Cross-sectional studies and case-control studies have reported distinct differences in upper digestive tract microbiome between gastroesophageal reflux disease (19-21), Barrett’s esophagus (19-22), esophageal adenocarcinoma (EAC) (19,23), esophageal squamous dysplasia (24), or ESCC (6,7,9) cases and controls. Additionally, poor oral health, including poor periodontal health, tooth loss, and irregular teeth brushing, has repeatedly reported to be linked with the risk of malignant esophageal lesions (2,6,7,25,26), supporting the hypothesis that oral health-related microbial environment (e.g. oral dysbiosis) may play a role in the carcinogenesis of esophageal epithelium. However, only one study to date has prospectively examined whether upper digestive tract microbiome influences risk for subsequent esophageal cancer. In a nested case-control study conducted in USA, Peters et al. evaluated oral bacteria using 16S rRNA gene sequencing in prediagnostic mouthwash specimens from n=81/160 EAC and n=25/50 ESCC cases/matched controls (7). They found that several specific species were associated with cancer risk (For EAC, Tannerella forsythia and Streptococcus pneumoniae with P<0.05; For ESCC,Prophyromonas gingivalis with a P value of 0.09). In our study, at the species level, we found that dozens of oral bacteria were associated with malignant esophageal lesions. Using a larger sample size and a more appropriate statistical method for abundance comparison (Deseq vs. Conditional logistic regression) may partially explain the larger number of cancer related-species we found. Our results are in keeping with the current concept that mixed communities of pathogens collectively drive disease progression, rather than individual species working in isolation (13,27). The molecular mechanisms by which the microbiome may be involved in the aetiopathogenesis of cancer have been extensively discussed. All the proposed mechanisms, including genomic integration, genotoxicity, inflammation, immunity and metabolism, seem to ultimately converge on final common pathways of enhanced capacity of replication and dedifferentiation, and prolonged host cell survival (18). Further study about the oncogenic mechanisms by which the oral microbiome, alone or alongside with environmental and host factors, may initiate and/or drive the carcinogenesis of esophageal cancer is warranted.

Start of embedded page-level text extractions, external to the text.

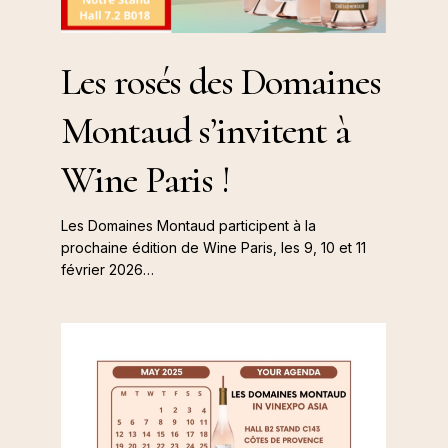
Wine
Les
Paris
Les rosés des Domaines
rosés
!
des
Montaud s’invitent à
Domaines
Montaud
Wine Paris !
s’invitent
à
Les Domaines Montaud participent à la
Wine
prochaine édition de Wine Paris, les 9, 10 et 11
Paris
février 2026…
!
🌏
Les
Domaines
Montaud
à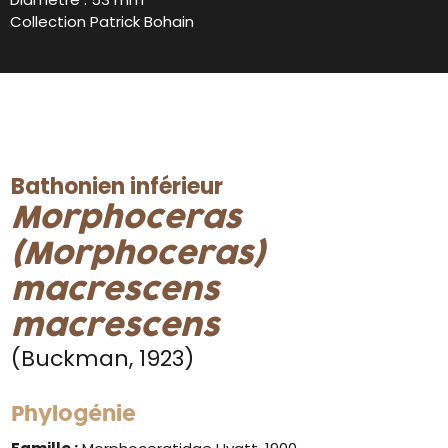
Collection Patrick Bohain
Bathonien inférieur
Morphoceras
(Morphoceras)
macrescens
macrescens
(Buckman, 1923)
Phylogénie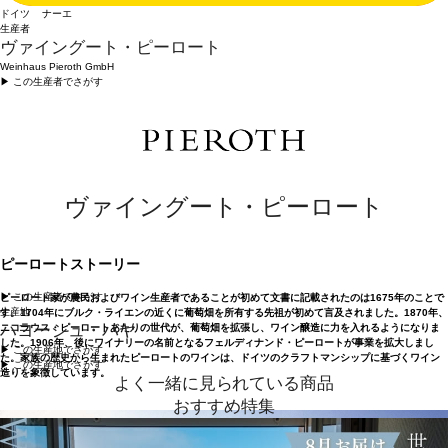
ドイツ ナーエ
生産者
ヴァイングート・ピーロート
Weinhaus Pieroth GmbH
▶︎ この生産者でさがす
ヴァイングート・ピーロート
ピーロートストーリー
▶︎ この生産者でさがす
ピーロート家が農民およびワイン生産者であることが初めて文書に記載されたのは1675年のことで
生産地
す。1704年にブルク・ライエンの近くに葡萄畑を所有する先祖が初めて言及されました。1870年、
ハヨーシュ・バヤ
ニコラウス・ピーロートあたりの世代が、葡萄畑を拡張し、ワイン醸造に力を入れるようになりま
した。1906年、後にワイナリーの名前となるフェルディナンド・ピーロートが事業を拡大しまし
▶︎ この生産地でさがす
た。家族の歴史から生まれたピーロートのワインは、ドイツのクラフトマンシップに基づくワイン
▶︎ この生産地でさがす
造りを象徴しています。
よく一緒に見られている商品
おすすめ特集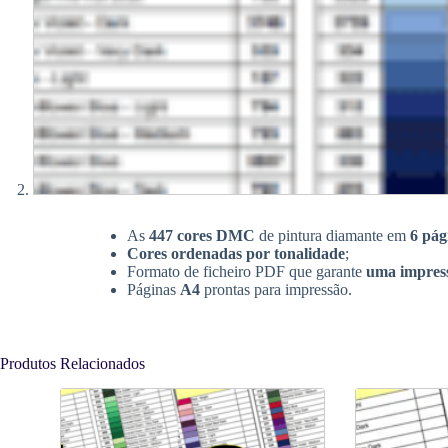
As
447 cores DMC
de pintura diamante em
6 pág
Cores ordenadas por tonalidade
;
Formato de ficheiro PDF que garante
uma impress
Páginas
A4
prontas para impressão.
Produtos Relacionados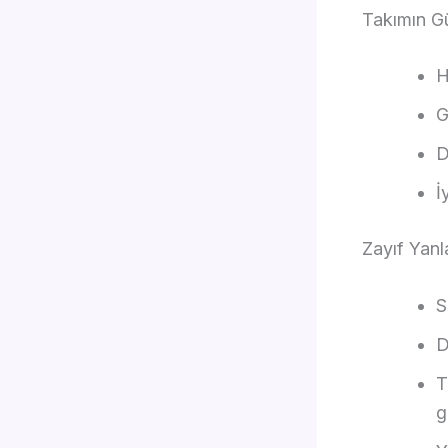
Takımın Gü
H
G
D
İ
Zayıf Yanl
S
D
T
g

All 11 SDA lesion-associated oral species included in this prediction model were anaerobic bacteria. Four of these (Actinomyces odontolyticus, Actinomyces viscosus, Lachnoanaerobaculum umeaense, and Rothia dentocariosa) were Gram-positive, and all the others were Gram-negative. For the most part, these bacteria live in harmony with the host, generally in a commensal state. However, under certain circumstances, this commensal relationship may break down, and these bacteria may be involved in human disease. While most of these 11 bacteria have been reported to have associations with dental cavities and periodontal diseases, some have a linkage with autoimmune diseases (e.g., Lachnoanaerobaculum umeaense induces animal models of celiac disease), and some are correlated with cancer (e.g., Prevotella melaninogenica shows increased abundance in oral cancer patients) (28,29).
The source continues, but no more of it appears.